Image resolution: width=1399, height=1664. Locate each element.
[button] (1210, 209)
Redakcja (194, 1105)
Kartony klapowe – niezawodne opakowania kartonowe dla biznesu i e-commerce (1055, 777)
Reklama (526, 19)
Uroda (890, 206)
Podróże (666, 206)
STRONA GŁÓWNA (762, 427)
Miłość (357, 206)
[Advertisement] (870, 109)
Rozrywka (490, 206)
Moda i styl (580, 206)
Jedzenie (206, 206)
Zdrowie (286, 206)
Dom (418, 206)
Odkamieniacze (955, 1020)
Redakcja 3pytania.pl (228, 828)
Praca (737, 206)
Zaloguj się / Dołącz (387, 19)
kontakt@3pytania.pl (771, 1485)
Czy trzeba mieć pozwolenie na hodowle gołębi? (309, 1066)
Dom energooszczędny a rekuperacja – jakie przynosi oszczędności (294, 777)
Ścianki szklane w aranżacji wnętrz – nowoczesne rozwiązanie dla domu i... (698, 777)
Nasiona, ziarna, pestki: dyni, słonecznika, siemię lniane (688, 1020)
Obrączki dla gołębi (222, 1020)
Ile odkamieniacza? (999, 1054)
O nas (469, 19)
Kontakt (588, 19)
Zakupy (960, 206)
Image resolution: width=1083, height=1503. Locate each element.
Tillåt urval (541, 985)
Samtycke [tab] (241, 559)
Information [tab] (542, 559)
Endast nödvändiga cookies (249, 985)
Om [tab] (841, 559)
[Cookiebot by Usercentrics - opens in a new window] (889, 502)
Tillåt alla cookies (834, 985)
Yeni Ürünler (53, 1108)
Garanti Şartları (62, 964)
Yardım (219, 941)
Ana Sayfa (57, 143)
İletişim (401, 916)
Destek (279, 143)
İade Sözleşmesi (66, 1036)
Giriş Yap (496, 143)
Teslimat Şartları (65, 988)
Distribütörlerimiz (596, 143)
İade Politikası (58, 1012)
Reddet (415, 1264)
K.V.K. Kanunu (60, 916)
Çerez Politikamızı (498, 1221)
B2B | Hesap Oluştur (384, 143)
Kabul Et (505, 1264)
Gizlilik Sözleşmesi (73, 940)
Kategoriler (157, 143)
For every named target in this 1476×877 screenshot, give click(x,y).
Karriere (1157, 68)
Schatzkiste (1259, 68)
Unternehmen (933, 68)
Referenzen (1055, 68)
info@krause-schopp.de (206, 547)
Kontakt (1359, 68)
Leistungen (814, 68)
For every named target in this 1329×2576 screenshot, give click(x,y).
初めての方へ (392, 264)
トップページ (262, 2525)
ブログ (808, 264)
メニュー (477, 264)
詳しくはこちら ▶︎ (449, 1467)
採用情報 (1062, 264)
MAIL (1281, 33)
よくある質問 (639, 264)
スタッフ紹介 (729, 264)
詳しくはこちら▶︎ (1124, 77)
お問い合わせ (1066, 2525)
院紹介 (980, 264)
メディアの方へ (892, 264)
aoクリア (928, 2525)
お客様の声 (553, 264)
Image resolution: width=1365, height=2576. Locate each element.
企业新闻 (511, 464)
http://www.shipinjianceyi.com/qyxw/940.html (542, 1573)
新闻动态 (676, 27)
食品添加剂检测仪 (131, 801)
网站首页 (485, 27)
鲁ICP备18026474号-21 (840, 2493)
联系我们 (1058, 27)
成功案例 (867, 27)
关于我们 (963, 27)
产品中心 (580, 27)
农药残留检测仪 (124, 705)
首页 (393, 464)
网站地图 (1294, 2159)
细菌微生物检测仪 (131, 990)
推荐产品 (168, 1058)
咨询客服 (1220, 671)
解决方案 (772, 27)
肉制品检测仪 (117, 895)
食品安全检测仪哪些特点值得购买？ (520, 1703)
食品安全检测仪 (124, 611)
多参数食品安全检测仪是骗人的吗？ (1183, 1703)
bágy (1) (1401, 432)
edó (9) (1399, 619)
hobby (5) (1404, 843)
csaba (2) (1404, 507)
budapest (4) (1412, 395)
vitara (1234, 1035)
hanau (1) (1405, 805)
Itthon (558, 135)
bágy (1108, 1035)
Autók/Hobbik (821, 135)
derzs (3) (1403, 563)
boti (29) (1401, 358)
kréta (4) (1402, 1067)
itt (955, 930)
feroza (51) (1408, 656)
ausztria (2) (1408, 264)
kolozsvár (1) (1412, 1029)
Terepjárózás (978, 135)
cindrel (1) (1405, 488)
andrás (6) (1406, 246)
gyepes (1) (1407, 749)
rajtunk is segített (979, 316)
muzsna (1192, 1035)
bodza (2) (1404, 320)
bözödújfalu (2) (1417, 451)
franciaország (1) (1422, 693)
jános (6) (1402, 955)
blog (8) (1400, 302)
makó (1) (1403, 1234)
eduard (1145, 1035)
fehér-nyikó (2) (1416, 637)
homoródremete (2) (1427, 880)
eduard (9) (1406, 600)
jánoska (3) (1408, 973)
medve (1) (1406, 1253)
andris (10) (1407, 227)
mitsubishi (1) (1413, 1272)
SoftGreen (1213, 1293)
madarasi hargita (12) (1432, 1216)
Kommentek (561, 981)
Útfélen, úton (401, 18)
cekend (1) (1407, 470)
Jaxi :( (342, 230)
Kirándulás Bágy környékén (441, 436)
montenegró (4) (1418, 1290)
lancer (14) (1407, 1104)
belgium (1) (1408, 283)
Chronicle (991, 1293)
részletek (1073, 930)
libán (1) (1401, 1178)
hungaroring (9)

____

Goal of the exercise: The answer should consist of every line above in which "named" appears.

Answer for this exercise:
For every named target in this 1476×877 screenshot, give click(x,y).
For every named target in this 1329×2576 screenshot, give click(x,y).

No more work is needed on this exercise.